The FCC published a list of areas, primarily rural, that were left out of previous rounds of federal Connect America Fund (CAF) subsidies, mostly because it cost too much to build infrastructure there or because incumbent telephone companies didn’t accept the FCC’s offer in the last round. What those communities all have in common is that there’s no broadband service that meets its “minimum” standard of 10 Mbps download and 1 Mbps upload speeds.

What’s different this time is that the FCC is setting up a competition between companies and communities. The subsidies will be awarded via a reverse auction. There are complicated rules, but it boils down to a list of census blocks that are eligible, and a “reserve price” – effectively the maximum subsidy amount the FCC will consider spending in each area. Bidding will start at the reserve price and go down from there.

At the end of the process, some communities will eventually get broadband service upgrades and some won’t. If you add up all the reserve prices nationwide, it totals out to $6 billion, three times the available amount. Presumably, bids will come in under the cap, and something more than one-third of the eligible areas will be funded. Presumably.
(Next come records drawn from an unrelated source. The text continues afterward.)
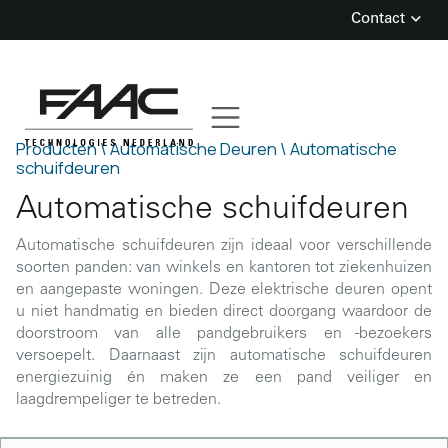
Contact
Skip
to
content
Producten \
Automatische Deuren \
Automatische
schuifdeuren
Automatische schuifdeuren
Automatische schuifdeuren zijn ideaal voor verschillende
soorten panden: van winkels en kantoren tot ziekenhuizen
en aangepaste woningen. Deze elektrische deuren opent
u niet handmatig en bieden direct doorgang waardoor de
doorstroom van alle pandgebruikers en -bezoekers
versoepelt. Daarnaast zijn automatische schuifdeuren
energiezuinig én maken ze een pand veiliger en
laagdrempeliger te betreden.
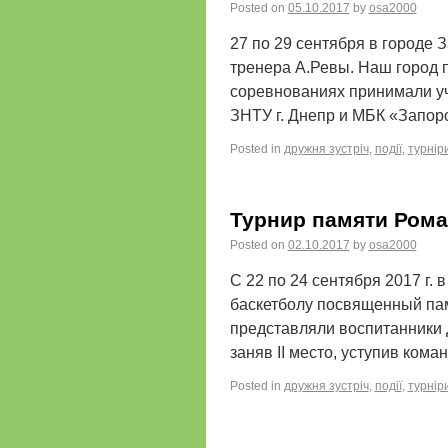
Posted on
05.10.2017
by
osa2000
27 по 29 сентября в городе 
тренера А.Ревы. Наш город 
соревнованиях принимали уча
ЗНТУ г. Днепр и МБК «Запо
Posted in
дружня зустріч
,
події
,
турнір
Турнир памяти Рома
Posted on
02.10.2017
by
osa2000
С 22 по 24 сентября 2017 г.
баскетболу посвященный пам
представляли воспитанники 
заняв II место, уступив кома
Posted in
дружня зустріч
,
події
,
турнір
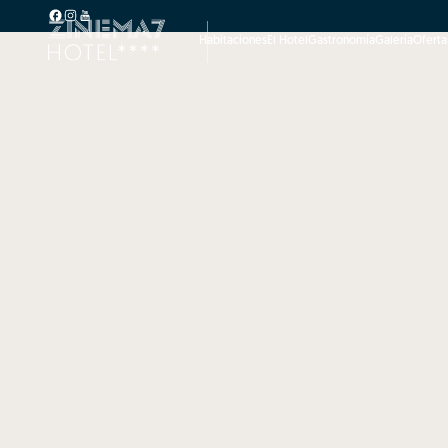
Habitaciones
El Hotel
Gastronomía
Galería
Oferta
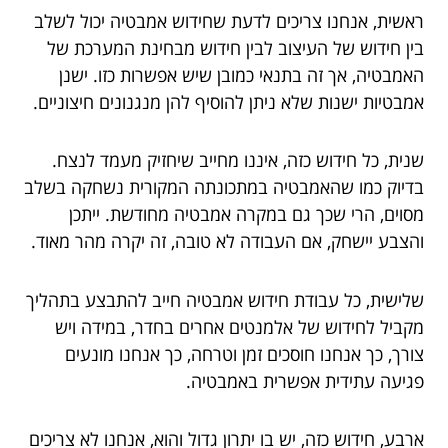
ראשית, אנחנו צריכים לדעת שחידוש אמבטיה יכול לשלב
בין חידוש של העיצוב לבין חידוש מבחינת המערכת של
האמבטיה, אך זה בתנאי כמובן שיש אפשרות כזו. ישנן
אמבטיות ישנות שלא ניתן להוסיף להן מנגנונים חיצוניים.
שנית, כל חידוש כזה, איננו מחייב שיחזיק מעמד לנצח.
בדיוק כמו שהאמבטיה במתכונתה המקורית נשחקה בשלב
מסוים, הרי שכך גם במקרה אמבטיה מחודשת. ייתכן
והצבע יישחק, אם העבודה לא טובה, זה יקרה מהר מאוד.
שלישית, כל עבודת חידוש אמבטיה חייב להתבצע בתהליך
מקביל לחידוש של אלמנטים אחרים בחדר, במידה ויש
צורך, כך אנחנו חוסכים זמן וטרחה, כך אנחנו מונעים
פגיעה עתידית אפשרית באמבטיה.
ארבע, חידוש כזה, יש בו יתרון גדול והוא, אנחנו לא צריכים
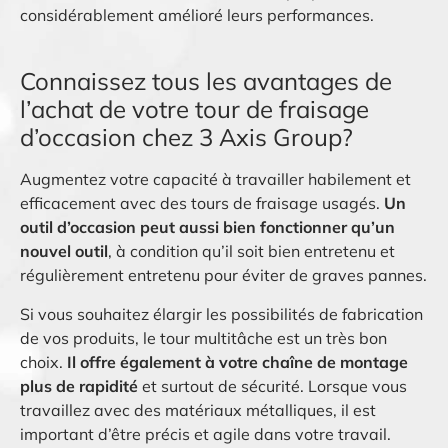
considérablement amélioré leurs performances.
Connaissez tous les avantages de
l’achat de votre tour de fraisage
d’occasion chez 3 Axis Group?
Augmentez votre capacité à travailler habilement et
efficacement avec des tours de fraisage usagés.
Un
outil d’occasion peut aussi bien fonctionner qu’un
nouvel outil
, à condition qu’il soit bien entretenu et
régulièrement entretenu pour éviter de graves pannes.
Si vous souhaitez élargir les possibilités de fabrication
de vos produits, le tour multitâche est un très bon
choix.
Il offre également à votre chaîne de montage
plus de rapidité
et surtout de sécurité. Lorsque vous
travaillez avec des matériaux métalliques, il est
important d’être précis et agile dans votre travail.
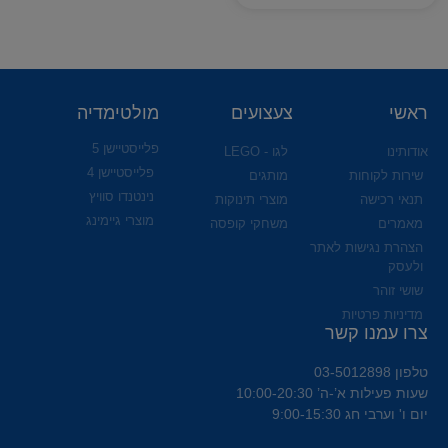
ראשי
צעצועים
מולטימדיה
פלייסטיישן 5
אודותינו
לגו - LEGO
פלייסטיישן 4
שירות לקוחות
מותגים
נינטנדו סוויץ
תנאי רכישה
מוצרי תינוקות
מוצרי גיימינג
מאמרים
משחקי קופסה
הצהרת נגישות לאתר
ולעסק
שושי זוהר
מדיניות פרטיות
צרו עמנו קשר
טלפון 03-5012898
שעות פעילות א’-ה’ 10:00-20:30
יום ו' וערבי חג 9:00-15:30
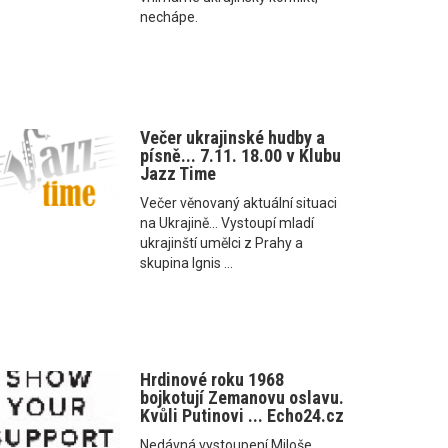
nechápe.
Večer ukrajinské hudby a
písně... 7.11. 18.00 v Klubu
Jazz Time
Večer věnovaný aktuální situaci
na Ukrajině... Vystoupí mladí
ukrajinští umělci z Prahy a
skupina Ignis ...
Hrdinové roku 1968
bojkotují Zemanovu oslavu.
Kvůli Putinovi ... Echo24.cz
Nedávná vystoupení Miloše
Broadband speed also counts in the bidding. The FCC has a weighted bidding system that gives preference to projects that exceed the minimum. It set 25 Mbps/3 Mbps upload as the “baseline” level, with two additional tiers above it – “above baseline” at 100 Mbps down/20 Mbps up and “gigabit” at 1 Gbps down/500 Mbps up.

There are financial and technical requirements providers need to meet, in addition to the reams of bureaucratic paperwork that must be completed. Once prospective bidders have been vetted, the FCC moves ahead with the auction, which is scheduled to begin the end of July.